Travis’ hand shot out, clamped down on Ashe’s shoulder. His helmet was locked against the grit drift in the wind, but his hand had been resting on the edge of the door casing and had caught that thud-thud transmitted by the outer skin of the globe. Below the bulge which kept the Terrans from viewing the ground directly under the curve of the side, something was beating on the metallic outer casing of the vessel— for what purpose and with what result, he could not guess. He groped for Ashe’s hand, drew it out beside his own and pressed the palm flat to get the same message.
“Pounding, I think.” He realized that the messages in helmet corns could not reach the ears of lurkers below. “But why?”
“Trying to hole the ship?” Ross hung over the other two. “They’ve no chance of getting through the hull—or have they?” His concluding flash of anxiety was shared by the rest. What did they know of the resources of the natives?
Coiled beside Travis was the ladder. Dare he push that out, climb over to see what the night creepers were doing below? The thud of the pounding appeared to him to be taking on both speed and intensity. Suppose by some miracle, or the use of some unknown tool, the hairy things could pierce the outer skin of the globe? Then there would be no possible hope of escape from this forgotten desert.
H
e began to edge the ladder forward. Ashe made a grab which the younger man fended away.
“We have to see,” he said, “we have to!”
Ross and Ashe moved together and in that narrow space blocked each other long enough for Travis to squeeze through the door, swing over the lip and climb down the length of his own body. Then he felt the ladder catch tight and knew that the other two were preventing its descent to ground level.
Gripping the rungs tightly, holding his body as close as he could to the surface of the ship, Travis looked down. The play of red flashes against the sky furnished a weird light for the activity below, for there was activity. He had been right. The hairy things had crept in unseen from behind the ship, and a group of them were now clustered about the base of the globe. But what they were doing he could not make out in the constant flickering of the light. Then one reared from its usual quadrupedal stance, and raised its forearms over its hump of head. The appendages at its midsection gave a twitch, writhed out in a manner which suggested boneless-ness, and clasped tight to the ship.

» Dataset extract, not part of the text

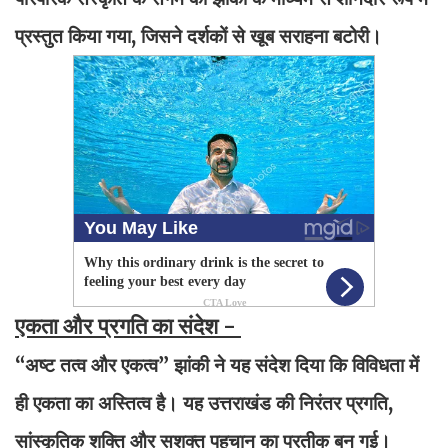
प्रस्तुत किया गया, जिसने दर्शकों से खूब सराहना बटोरी।
एकता और प्रगति का संदेश -
“अष्ट तत्व और एकत्व” झांकी ने यह संदेश दिया कि विविधता में
ही एकता का अस्तित्व है। यह उत्तराखंड की निरंतर प्रगति,
सांस्कृतिक शक्ति और सशक्त पहचान का प्रतीक बन गई।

The creature gave a bound into the air and then hung, its hind feet now a foot or so off the ground. Apparently it held on by the grip of waist tentacles against the globe, while the fists or paws on its forelimbs pounded vigorously against that surface. There was something about that hitching climb, for it gave another squirm upward as Travis watched, which spelled for him a purposeful malignancy.
Now a second creature had hitched itself by midsection tentacles to the hull and was beginning to ascend. Travis could sight no weapons, nothing but those steadily pounding fists. But neither did he have any wish to battle the slow climbers. He reported to Ashe and was ordered back into the ship. They closed the port, took the precaution of sealing it as if making ready for flight, and then loosened their helmets.
Neither the pounding nor the sound of the climbers could reach them now. But Travis did not believe that the creatures had ceased their efforts to win into the ship, futile as those efforts might seem. The Terrans climbed to the control cabin to watch the outer world on the limited view of the vision plate. Renfry looked puzzled.